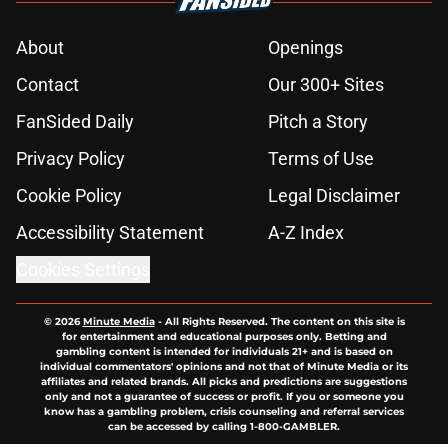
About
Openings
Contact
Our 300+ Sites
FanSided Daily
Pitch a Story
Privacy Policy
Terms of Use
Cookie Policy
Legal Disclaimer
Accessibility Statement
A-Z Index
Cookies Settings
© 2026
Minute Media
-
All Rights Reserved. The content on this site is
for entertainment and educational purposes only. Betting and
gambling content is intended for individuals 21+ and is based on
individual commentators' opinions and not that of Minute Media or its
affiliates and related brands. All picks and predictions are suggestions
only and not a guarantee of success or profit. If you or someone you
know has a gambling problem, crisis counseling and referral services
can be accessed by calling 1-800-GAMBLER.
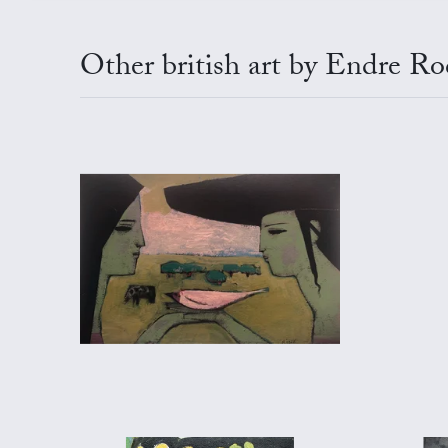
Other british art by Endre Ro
--
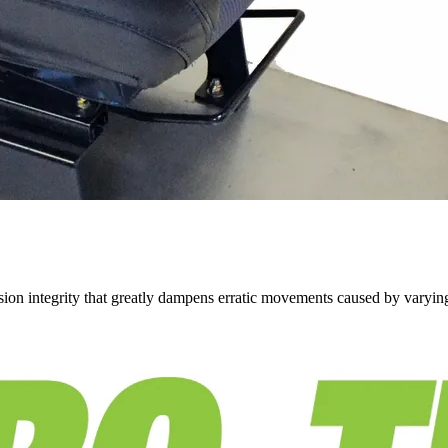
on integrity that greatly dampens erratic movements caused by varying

### [REQUIREMENT]
Everything between and including the line above containing "FanSided Daily" and the line containing "Other british art by Endre Ro" should be reproduced exactly, with pictures excluded.

### [EXERCISE OUTPUT]
FanSided Daily
Pitch a Story
Privacy Policy
Terms of Use
Cookie Policy
Legal Disclaimer
Accessibility Statement
A-Z Index
Cookies Settings
© 2026
Minute Media
-
All Rights Reserved. The content on this site is
for entertainment and educational purposes only. Betting and
gambling content is intended for individuals 21+ and is based on
individual commentators' opinions and not that of Minute Media or its
affiliates and related brands. All picks and predictions are suggestions
only and not a guarantee of success or profit. If you or someone you
know has a gambling problem, crisis counseling and referral services
can be accessed by calling 1-800-GAMBLER.
Other british art by Endre Ro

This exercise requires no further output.